How to complete this task: Your job is to copy the lines from the material that include "bounding".

Data provided:
┌──

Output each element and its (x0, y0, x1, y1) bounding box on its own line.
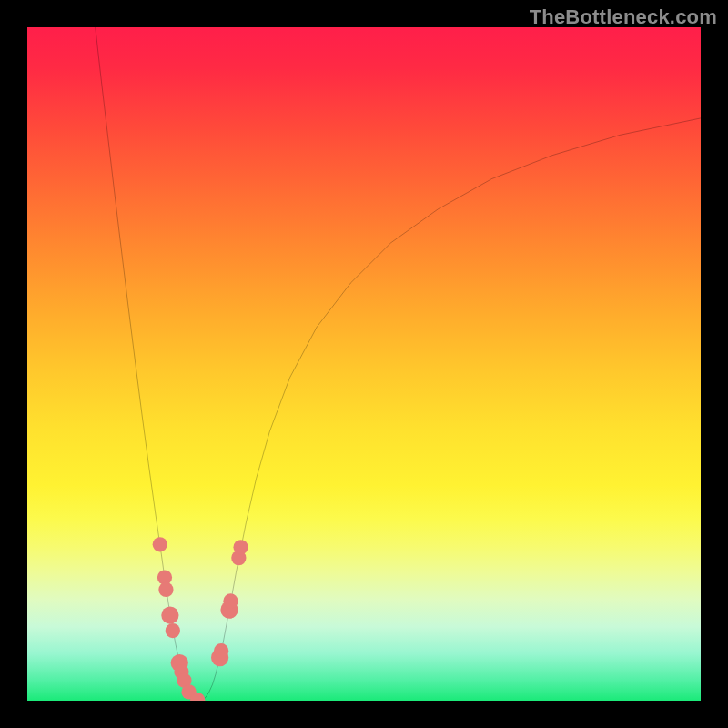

└──
┌──

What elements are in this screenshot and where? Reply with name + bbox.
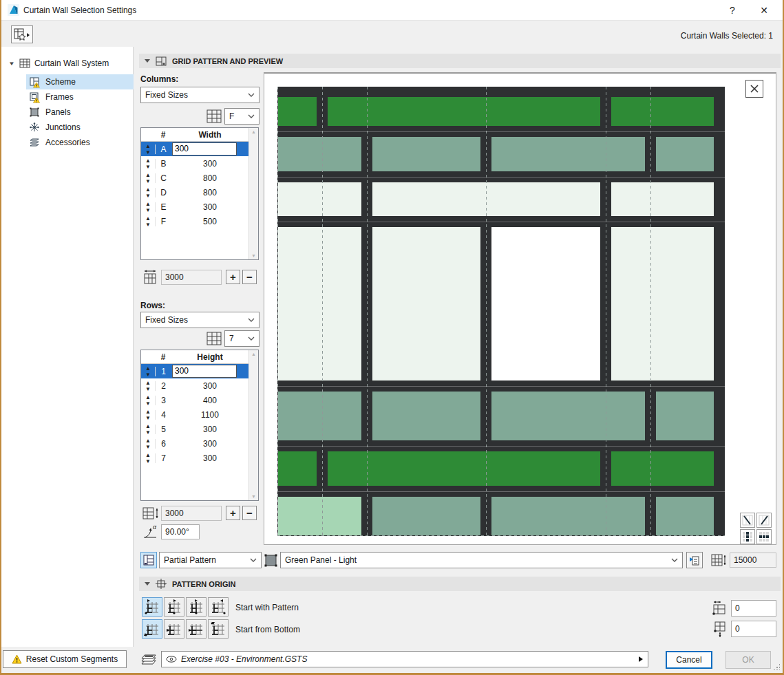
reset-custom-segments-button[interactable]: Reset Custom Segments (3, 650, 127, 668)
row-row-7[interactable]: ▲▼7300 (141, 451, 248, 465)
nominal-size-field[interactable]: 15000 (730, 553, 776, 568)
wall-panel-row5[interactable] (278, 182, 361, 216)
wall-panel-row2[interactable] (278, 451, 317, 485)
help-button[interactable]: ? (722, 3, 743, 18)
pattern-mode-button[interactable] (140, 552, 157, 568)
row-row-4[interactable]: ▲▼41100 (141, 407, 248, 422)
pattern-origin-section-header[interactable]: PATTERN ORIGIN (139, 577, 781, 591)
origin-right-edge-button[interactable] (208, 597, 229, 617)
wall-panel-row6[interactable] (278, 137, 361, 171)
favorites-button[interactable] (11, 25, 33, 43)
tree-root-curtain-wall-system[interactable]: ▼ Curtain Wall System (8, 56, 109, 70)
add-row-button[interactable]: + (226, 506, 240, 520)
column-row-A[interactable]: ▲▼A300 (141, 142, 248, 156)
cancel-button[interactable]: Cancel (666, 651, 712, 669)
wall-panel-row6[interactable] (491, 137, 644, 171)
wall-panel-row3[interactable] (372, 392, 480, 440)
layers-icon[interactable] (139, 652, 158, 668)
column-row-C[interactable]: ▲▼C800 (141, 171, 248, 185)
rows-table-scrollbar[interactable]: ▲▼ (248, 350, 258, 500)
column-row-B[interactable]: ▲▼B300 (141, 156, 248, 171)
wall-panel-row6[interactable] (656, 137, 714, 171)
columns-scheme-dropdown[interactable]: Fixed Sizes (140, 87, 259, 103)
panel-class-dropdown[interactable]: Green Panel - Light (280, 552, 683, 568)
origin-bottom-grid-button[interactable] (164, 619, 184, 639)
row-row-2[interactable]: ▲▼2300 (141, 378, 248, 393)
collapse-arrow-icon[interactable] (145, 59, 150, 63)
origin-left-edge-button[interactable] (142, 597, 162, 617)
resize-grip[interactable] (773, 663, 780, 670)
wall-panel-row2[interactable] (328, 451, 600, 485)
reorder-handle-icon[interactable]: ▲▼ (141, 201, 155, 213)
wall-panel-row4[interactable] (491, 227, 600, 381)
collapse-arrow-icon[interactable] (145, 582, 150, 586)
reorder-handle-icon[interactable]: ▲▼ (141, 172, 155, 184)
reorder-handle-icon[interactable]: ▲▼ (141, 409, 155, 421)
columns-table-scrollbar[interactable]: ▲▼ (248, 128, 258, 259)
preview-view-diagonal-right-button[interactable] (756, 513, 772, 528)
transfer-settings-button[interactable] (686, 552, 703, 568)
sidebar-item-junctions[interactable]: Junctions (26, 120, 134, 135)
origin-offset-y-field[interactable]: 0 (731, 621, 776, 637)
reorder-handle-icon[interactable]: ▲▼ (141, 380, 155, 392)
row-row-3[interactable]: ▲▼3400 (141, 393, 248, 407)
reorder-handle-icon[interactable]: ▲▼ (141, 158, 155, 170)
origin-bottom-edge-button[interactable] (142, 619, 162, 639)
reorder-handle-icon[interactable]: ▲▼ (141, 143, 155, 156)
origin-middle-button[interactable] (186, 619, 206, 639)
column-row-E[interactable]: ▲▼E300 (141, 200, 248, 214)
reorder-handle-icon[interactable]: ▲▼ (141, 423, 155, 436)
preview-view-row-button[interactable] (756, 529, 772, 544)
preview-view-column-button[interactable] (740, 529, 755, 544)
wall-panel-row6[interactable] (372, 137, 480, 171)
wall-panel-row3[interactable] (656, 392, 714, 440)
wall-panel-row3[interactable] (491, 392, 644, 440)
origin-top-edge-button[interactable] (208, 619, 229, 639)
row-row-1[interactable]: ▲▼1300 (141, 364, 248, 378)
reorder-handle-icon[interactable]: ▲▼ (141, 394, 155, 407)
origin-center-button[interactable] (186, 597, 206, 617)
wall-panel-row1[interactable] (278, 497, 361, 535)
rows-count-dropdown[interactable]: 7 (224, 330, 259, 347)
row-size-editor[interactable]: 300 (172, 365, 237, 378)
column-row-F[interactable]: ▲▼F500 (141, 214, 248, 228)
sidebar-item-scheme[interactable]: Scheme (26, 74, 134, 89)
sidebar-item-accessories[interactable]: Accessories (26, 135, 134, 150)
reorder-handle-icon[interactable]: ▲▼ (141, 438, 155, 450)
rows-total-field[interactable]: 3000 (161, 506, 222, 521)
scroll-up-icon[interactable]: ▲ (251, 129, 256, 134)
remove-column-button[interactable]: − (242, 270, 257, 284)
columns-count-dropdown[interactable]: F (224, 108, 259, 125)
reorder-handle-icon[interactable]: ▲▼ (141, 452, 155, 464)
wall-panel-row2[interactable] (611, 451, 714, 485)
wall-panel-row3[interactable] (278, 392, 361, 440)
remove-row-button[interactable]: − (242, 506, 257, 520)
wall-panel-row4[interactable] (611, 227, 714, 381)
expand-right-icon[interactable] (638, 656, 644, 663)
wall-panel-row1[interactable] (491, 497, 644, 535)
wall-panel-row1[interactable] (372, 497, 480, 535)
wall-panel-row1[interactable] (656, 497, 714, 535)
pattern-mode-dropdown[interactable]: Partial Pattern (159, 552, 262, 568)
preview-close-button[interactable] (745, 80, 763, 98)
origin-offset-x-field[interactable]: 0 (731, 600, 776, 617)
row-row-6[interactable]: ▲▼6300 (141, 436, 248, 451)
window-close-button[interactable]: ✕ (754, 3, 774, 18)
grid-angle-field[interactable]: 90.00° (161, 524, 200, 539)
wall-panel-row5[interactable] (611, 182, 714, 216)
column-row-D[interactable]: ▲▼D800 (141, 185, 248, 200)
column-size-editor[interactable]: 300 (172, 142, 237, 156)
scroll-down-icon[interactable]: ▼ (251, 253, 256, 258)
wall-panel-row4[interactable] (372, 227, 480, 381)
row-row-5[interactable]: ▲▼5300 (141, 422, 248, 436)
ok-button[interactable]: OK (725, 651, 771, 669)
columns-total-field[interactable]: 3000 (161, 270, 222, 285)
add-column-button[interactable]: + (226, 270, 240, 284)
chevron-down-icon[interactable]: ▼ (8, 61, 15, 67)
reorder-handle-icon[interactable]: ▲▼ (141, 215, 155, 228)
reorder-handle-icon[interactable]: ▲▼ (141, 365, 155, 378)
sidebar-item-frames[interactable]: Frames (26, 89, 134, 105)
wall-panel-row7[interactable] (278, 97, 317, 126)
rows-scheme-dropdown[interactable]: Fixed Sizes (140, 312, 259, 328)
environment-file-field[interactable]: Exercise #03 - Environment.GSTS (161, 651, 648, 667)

└──
┌──

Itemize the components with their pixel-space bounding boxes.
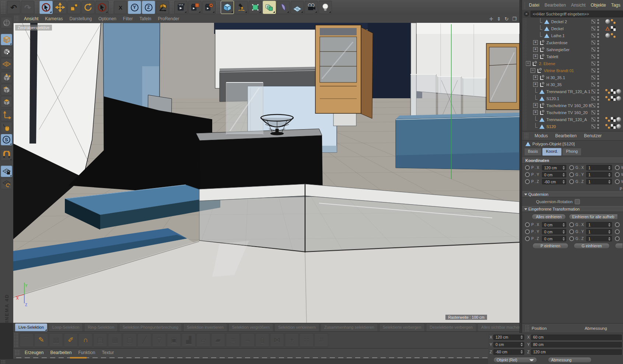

└──

Response to this task:
Output each element and its (x0, y0, x1, y1) bounding box on its own line.
Itemize the components with their pixel-space bounding boxes.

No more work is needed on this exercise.